The Highway Code states that you should move out of the way but not endanger other road users
Drivers are being warned about moving out of the way of emergency service vehicles, as doing so could land you in trouble with the law and a huge fine of up to £1,000.
Motorists are told to give way to emergency service vehicles such as ambulances, fire engines, police cars and emergency doctor cars, so how can it be that a fine can be issued for doing what drivers believe is the right thing to do?
Drivers could get into trouble for ending up in a bus lane, stopping in a yellow box junction or running a red light to allow an emergency vehicle to pass by when their lights are flashing – these are still classed as driving offences that are punishable even if you’ve moved out of the way for such a vehicle.
If you get caught running a red light you could be issued with a fine of up to £1,000 despite the fact that you’ve been moving out of the way of an emergency service vehicle to let it pass.
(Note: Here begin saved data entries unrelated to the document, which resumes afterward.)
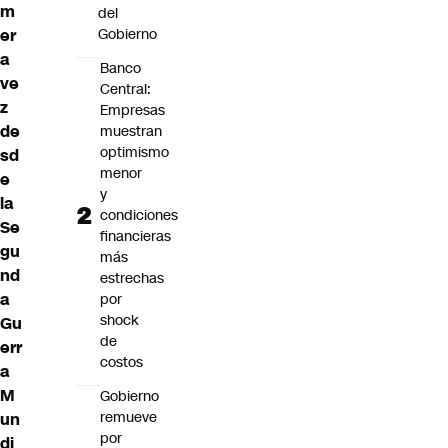
m
del
er
Gobierno
a
Banco
ve
Central:
z
Empresas
de
muestran
optimismo
sd
menor
e
y
la
condiciones
Se
financieras
gu
más
nd
estrechas
a
por
shock
Gu
de
err
costos
a
M
Gobierno
remueve
un
por
di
According to the Highway Code, motorists should be aware of such vehicles on the road but must never endanger other road users:
“You should look and listen for ambulances, fire engines, police, doctors or other emergency vehicles using flashing blue, red or green lights and sirens or flashing headlights, or Highways Agency Traffic Officer and Incident Support vehicles using flashing amber lights. When one approaches do not panic.
“Consider the route of such a vehicle and take appropriate action to let it pass, while complying with all traffic signs.
“If necessary, pull to the side of the road and stop, but try to avoid stopping before the brow of a hill, a bend or narrow section of road.
“Do not endanger yourself, other road users or pedestrians and avoid mounting the kerb.
“Do not brake harshly on approach to a junction or roundabout, as a following vehicle may not have the same view as you.”
To ensure motorists safely move out of the way for emergency service vehicles, GEM Motoring Assist came up with the Blue Light Aware campaign.
And whilst most emergency service vehicles flash blue lights when they need other road users to be aware of their presence, doctor’s vehicles flash a green light, however motorists must still try and assist them by moving out of the way safely.
Occasionally there will be times when an emergency service vehicle comes to a set of traffic lights on red with other vehicles in front of them but the driver knows that these motorists are not able to ‘jump’ the red light so will not activate their lights and sirens until it it safe enough for the vehicle in front to drive over the solid while line at the junction.
Sometimes, a uniformed police officer may be brought in to direct a motorist through a set of traffic lights on red.